I was amused this morning to catch this quote in the ISGP thread in general discussion.
LilyPatToo wrote:Thank you for those links, tazmic--particularly the second one, where Joël van der Reijden is posting and said this downthread:
...Going through the photos I laughed, thinking you had picked the wrong picture for Robert Moss... But I was WRONG! The Cercle's Robert Moss is the exact same person as Robert Moss the lucid/active dreaming expert! I was always interested in his work, having bought Dreamgates and his related audio program on that 10 years ago. He's also on Coast to Coast AM all the time. Checked for this years ago, but seeing the dream guy grew up in Australia I assumed it was a different Robert Moss... absolute bizarre it's the same guy. Overthrowing countries with Brian Crozier and Ted Shackley in the 1970s. Undermining labor unions in the 1980s. And today he's a well-known dream doctor who never talks politics.

I look forward to reading more of all your experiences of the book.

Re: Book Club: Active Dreaming by R. Moss

PostPosted: Mon Nov 07, 2011 7:18 am
by Hammer of Los
"It is about walking in everyday life as if we are moving through a forest of living symbols that are looking at us (to borrow from Baudelaire, who saw these things with a poet's clarity)."


That quote rather struck out at me. As in, it struck home, I recognise that experience fully.

Anway, I did want to join the book club really. Sorry about that. I have a problem with putting thought into action. I'm working on it.
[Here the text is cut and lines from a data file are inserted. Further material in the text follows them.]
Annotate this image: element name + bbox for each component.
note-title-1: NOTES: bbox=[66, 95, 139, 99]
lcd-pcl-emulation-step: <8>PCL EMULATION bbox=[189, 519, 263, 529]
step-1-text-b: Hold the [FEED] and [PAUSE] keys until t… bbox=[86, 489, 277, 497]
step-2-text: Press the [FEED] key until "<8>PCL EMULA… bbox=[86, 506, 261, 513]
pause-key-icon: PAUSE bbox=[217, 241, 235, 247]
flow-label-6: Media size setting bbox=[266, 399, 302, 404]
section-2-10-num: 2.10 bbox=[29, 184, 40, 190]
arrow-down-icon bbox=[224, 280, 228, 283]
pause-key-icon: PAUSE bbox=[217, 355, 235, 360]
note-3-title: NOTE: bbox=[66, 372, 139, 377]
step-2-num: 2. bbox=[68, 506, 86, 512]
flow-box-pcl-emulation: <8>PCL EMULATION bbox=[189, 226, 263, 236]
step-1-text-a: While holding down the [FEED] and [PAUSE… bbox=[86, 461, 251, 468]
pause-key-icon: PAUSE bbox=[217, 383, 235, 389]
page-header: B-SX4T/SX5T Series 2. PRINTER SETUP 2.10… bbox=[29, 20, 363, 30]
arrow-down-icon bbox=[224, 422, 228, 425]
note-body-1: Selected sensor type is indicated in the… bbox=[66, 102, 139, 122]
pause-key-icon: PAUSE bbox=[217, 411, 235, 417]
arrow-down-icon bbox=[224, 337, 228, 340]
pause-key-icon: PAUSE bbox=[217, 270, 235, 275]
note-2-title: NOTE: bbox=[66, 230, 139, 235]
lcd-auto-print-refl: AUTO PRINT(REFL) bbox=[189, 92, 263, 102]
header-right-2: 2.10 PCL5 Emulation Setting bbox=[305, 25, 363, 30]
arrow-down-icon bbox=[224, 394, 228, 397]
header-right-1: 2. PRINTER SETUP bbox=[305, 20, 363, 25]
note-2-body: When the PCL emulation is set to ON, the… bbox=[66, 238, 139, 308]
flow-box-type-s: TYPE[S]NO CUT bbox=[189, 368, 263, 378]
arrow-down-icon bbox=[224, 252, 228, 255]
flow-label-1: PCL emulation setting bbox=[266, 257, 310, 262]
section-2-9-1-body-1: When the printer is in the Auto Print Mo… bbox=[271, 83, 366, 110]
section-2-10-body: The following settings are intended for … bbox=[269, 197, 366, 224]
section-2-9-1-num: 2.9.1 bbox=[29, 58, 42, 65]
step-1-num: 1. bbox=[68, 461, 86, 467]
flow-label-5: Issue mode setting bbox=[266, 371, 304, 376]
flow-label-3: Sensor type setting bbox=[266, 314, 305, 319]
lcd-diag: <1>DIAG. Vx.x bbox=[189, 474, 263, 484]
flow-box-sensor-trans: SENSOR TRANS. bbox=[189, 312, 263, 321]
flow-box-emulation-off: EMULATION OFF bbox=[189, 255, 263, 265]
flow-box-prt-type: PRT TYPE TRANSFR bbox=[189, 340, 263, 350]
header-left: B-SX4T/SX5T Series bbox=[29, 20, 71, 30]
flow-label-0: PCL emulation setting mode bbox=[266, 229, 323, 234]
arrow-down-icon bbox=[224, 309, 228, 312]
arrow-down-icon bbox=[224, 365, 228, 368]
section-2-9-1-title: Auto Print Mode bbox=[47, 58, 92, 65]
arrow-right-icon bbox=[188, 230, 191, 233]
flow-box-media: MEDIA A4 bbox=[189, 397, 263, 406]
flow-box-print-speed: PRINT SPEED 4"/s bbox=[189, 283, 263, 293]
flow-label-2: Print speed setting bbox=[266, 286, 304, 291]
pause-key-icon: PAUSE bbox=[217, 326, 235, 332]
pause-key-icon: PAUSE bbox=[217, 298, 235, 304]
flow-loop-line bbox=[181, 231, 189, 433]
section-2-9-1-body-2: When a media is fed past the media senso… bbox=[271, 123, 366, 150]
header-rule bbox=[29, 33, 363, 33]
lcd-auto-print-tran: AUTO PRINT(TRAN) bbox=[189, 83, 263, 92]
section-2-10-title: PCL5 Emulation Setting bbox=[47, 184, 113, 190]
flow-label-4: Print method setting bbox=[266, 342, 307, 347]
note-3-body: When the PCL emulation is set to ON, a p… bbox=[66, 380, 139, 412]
But I used to be a lucid dreamer. I had very high levels of control over events in my dreams. I could write a million things about it. And they would all connect to everything else, and then I would start to completely ramble, and frankly it would go on forever. So I try not to do that.

With regard to dear old LilyPatToo's comments, the spooks are connected to the secret societies.
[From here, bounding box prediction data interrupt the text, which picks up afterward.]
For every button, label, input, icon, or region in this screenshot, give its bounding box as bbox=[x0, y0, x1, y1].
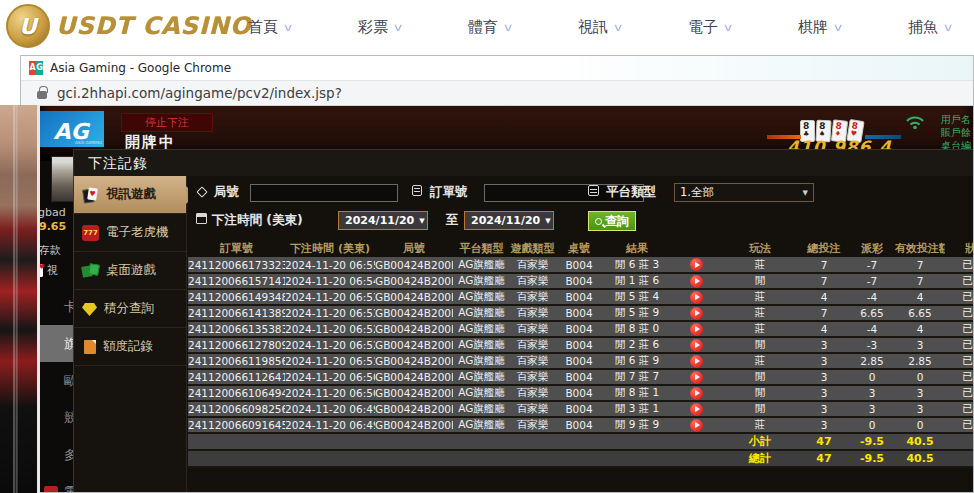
play-video-button[interactable] bbox=[690, 419, 703, 432]
status-badge: 已派彩 bbox=[945, 305, 973, 321]
nav-item-1[interactable]: 彩票∨ bbox=[358, 18, 402, 37]
table-cell: GB00424B200HK bbox=[375, 289, 453, 305]
round-input[interactable] bbox=[250, 184, 398, 202]
chrome-popup-window: AG Asia Gaming - Google Chrome gci.2hhap… bbox=[20, 55, 974, 493]
platform-select-value: 1.全部 bbox=[680, 185, 714, 200]
table-row: 2411200661733232024-11-20 06:55:56GB0042… bbox=[188, 257, 973, 273]
search-button[interactable]: 查詢 bbox=[588, 211, 636, 231]
table-cell-payout: 3 bbox=[849, 401, 895, 417]
platform-select[interactable]: 1.全部 ▼ bbox=[674, 183, 814, 202]
empty-cell bbox=[945, 433, 973, 450]
table-cell: GB00424B200HD bbox=[375, 401, 453, 417]
play-video-button[interactable] bbox=[690, 371, 703, 384]
modal-tab-3[interactable]: 積分查詢 bbox=[74, 290, 186, 328]
table-cell: B004 bbox=[555, 289, 603, 305]
modal-tab-2[interactable]: 桌面遊戲 bbox=[74, 252, 186, 290]
modal-main: 局號 訂單號 平台類型 1.全部 ▼ 下注時間 (美東) bbox=[188, 176, 973, 492]
window-titlebar[interactable]: AG Asia Gaming - Google Chrome bbox=[21, 56, 973, 80]
summary-valid-bet: 40.5 bbox=[895, 433, 945, 450]
nav-item-4[interactable]: 電子∨ bbox=[688, 18, 732, 37]
modal-tab-4[interactable]: 額度記錄 bbox=[74, 328, 186, 366]
nav-item-3[interactable]: 視訊∨ bbox=[578, 18, 622, 37]
table-cell: 2.85 bbox=[895, 353, 945, 369]
table-cell: 百家樂 bbox=[510, 257, 555, 273]
table-header-cell: 有效投注額 bbox=[895, 239, 945, 257]
date-from-value: 2024/11/20 bbox=[345, 214, 414, 227]
table-cell: 莊 bbox=[721, 321, 799, 337]
table-cell: 閒 5 莊 4 bbox=[603, 289, 671, 305]
lobby-menu-icon bbox=[44, 486, 58, 492]
site-header: U USDT CASINO 首頁∨彩票∨體育∨視訊∨電子∨棋牌∨捕魚∨ bbox=[0, 0, 974, 55]
table-cell: 莊 bbox=[721, 353, 799, 369]
table-cell: B004 bbox=[555, 337, 603, 353]
table-header-cell: 局號 bbox=[375, 239, 453, 257]
table-cell: 莊 bbox=[721, 289, 799, 305]
play-video-button[interactable] bbox=[690, 339, 703, 352]
modal-tab-0[interactable]: 視訊遊戲 bbox=[74, 176, 186, 214]
table-cell: 241120066119856 bbox=[188, 353, 285, 369]
subtotal-row: 小計47-9.540.5 bbox=[188, 433, 973, 450]
modal-title: 下注記錄 bbox=[74, 150, 973, 176]
table-cell: 百家樂 bbox=[510, 417, 555, 433]
play-video-button[interactable] bbox=[690, 307, 703, 320]
modal-tab-1[interactable]: 電子老虎機 bbox=[74, 214, 186, 252]
dropdown-arrow-icon: ▼ bbox=[419, 217, 424, 225]
table-cell: 241120066173323 bbox=[188, 257, 285, 273]
table-cell: 百家樂 bbox=[510, 353, 555, 369]
table-cell: 241120066157141 bbox=[188, 273, 285, 289]
play-video-button[interactable] bbox=[690, 355, 703, 368]
nav-item-label: 捕魚 bbox=[908, 18, 938, 37]
table-cell: GB00424B200HE bbox=[375, 385, 453, 401]
table-cell-play bbox=[671, 289, 721, 305]
table-header-row: 訂單號下注時間 (美東)局號平台類型遊戲類型桌號結果玩法總投注派彩有效投注額狀態 bbox=[188, 239, 973, 257]
table-cell-play bbox=[671, 321, 721, 337]
nav-item-2[interactable]: 體育∨ bbox=[468, 18, 512, 37]
play-video-button[interactable] bbox=[690, 387, 703, 400]
play-video-button[interactable] bbox=[690, 258, 703, 271]
table-row: 2411200660916452024-11-20 06:49:09GB0042… bbox=[188, 417, 973, 433]
table-cell: 3 bbox=[799, 401, 849, 417]
balance-value: 9.65 bbox=[39, 220, 66, 233]
status-badge: 已派彩 bbox=[945, 401, 973, 417]
table-cell: 閒 bbox=[721, 337, 799, 353]
deposit-label: 存款 bbox=[39, 243, 61, 258]
play-video-button[interactable] bbox=[690, 275, 703, 288]
date-from-select[interactable]: 2024/11/20 ▼ bbox=[338, 211, 428, 230]
table-cell: 閒 bbox=[721, 369, 799, 385]
filter-panel: 局號 訂單號 平台類型 1.全部 ▼ 下注時間 (美東) bbox=[188, 176, 973, 239]
table-cell: 2024-11-20 06:50:24 bbox=[285, 385, 375, 401]
table-cell: GB00424B200HL bbox=[375, 273, 453, 289]
play-video-button[interactable] bbox=[690, 291, 703, 304]
table-cell-payout: 2.85 bbox=[849, 353, 895, 369]
table-row: 2411200661493482024-11-20 06:53:57GB0042… bbox=[188, 289, 973, 305]
brand-logo[interactable]: U USDT CASINO bbox=[6, 4, 251, 48]
nav-item-0[interactable]: 首頁∨ bbox=[248, 18, 292, 37]
url-bar[interactable]: gci.2hhapi.com/agingame/pcv2/index.jsp? bbox=[21, 80, 973, 106]
nav-item-label: 電子 bbox=[688, 18, 718, 37]
round-tag-icon bbox=[196, 186, 207, 197]
table-cell: B004 bbox=[555, 257, 603, 273]
total-row: 總計47-9.540.5 bbox=[188, 450, 973, 467]
nav-item-5[interactable]: 棋牌∨ bbox=[798, 18, 842, 37]
table-cell: 2024-11-20 06:53:17 bbox=[285, 305, 375, 321]
table-row: 2411200661571412024-11-20 06:54:33GB0042… bbox=[188, 273, 973, 289]
play-video-button[interactable] bbox=[690, 403, 703, 416]
chevron-down-icon: ∨ bbox=[722, 21, 733, 34]
username: gbad bbox=[38, 206, 66, 219]
modal-tab-label: 電子老虎機 bbox=[106, 224, 169, 241]
table-cell: B004 bbox=[555, 321, 603, 337]
table-cell: 241120066091645 bbox=[188, 417, 285, 433]
table-header-cell: 玩法 bbox=[721, 239, 799, 257]
chevron-down-icon: ∨ bbox=[832, 21, 843, 34]
table-row: 2411200661278092024-11-20 06:52:09GB0042… bbox=[188, 337, 973, 353]
date-to-select[interactable]: 2024/11/20 ▼ bbox=[464, 211, 554, 230]
table-info-label-0: 用戶名 bbox=[941, 113, 971, 126]
nav-item-6[interactable]: 捕魚∨ bbox=[908, 18, 952, 37]
search-button-label: 查詢 bbox=[605, 213, 629, 230]
chevron-down-icon: ∨ bbox=[942, 21, 953, 34]
table-cell: 百家樂 bbox=[510, 305, 555, 321]
screen: U USDT CASINO 首頁∨彩票∨體育∨視訊∨電子∨棋牌∨捕魚∨ AG A… bbox=[0, 0, 974, 493]
nav-item-label: 首頁 bbox=[248, 18, 278, 37]
play-video-button[interactable] bbox=[690, 323, 703, 336]
table-cell: 閒 bbox=[721, 401, 799, 417]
They have been hiding their secret wisdom for centuries. The Fools. They turn Mystery into Ritual and kill it stone dead. Perhaps that is why some of them are death cultists.

But many of them are cognisant of subtle realities beyond the mundane material appearance that is given to us.

It doesn't necessarily make them any better people, sadly.

Re: Book Club: Active Dreaming by R. Moss

PostPosted: Tue Nov 08, 2011 7:00 pm
by Occult Means Hidden
Going to post mythoughts bout chapters 2 and 3 soon. Too tired to function now. Also add some comments to peoples response.

Re: Book Club: Active Dreaming by R. Moss

PostPosted: Wed Nov 16, 2011 4:12 pm
by stefano
I've been very absent owing to a whole lotta work (and when I'm not working I try to switch off the computer), but I'm planning to reward myself with this book when I send in my big job on December 9... So don't say if it was the butler with the candlestick or whatever.

I just thought I'd chime in in response to this:
barracuda wrote: I would be interested in ideas regarding the actual process of dream-journaling.Are people keeping an actual book next to the bed? Or where? I find if I don't make a highly concerted effort to retain the jist of the dream, it quickly fades - in fact, some times just the thought that I need to write the thing down manages to dominate the thought of the dream enough to diminish the memory beyond ressurection. So any thoughts on technique might be welcome to me.
I'm far from disciplined in any way, but I managed to keep a dream/meditation/I Ching journal for almost a year. The short answer is that you get better as you do it. I had the journal and a pen next to my bed, then the ritual was: wake up, think over the dream during that minute you're in the bathroom, then start writing it down as soon as you get back to the bedroom. As you write you also remember more, and later, having practised, the fear of forgetting the dream goes away and you remember long sequences. In fact that's the value of writing your dreams down: the process of doing so enhances your ability to recall dreams, and this whole process blurs the boundaries of dreaming and waking conciousness. To this day I have a clearer recollection of dreams that I had during that period and wrote down, than I have of dreams I had earlier this week.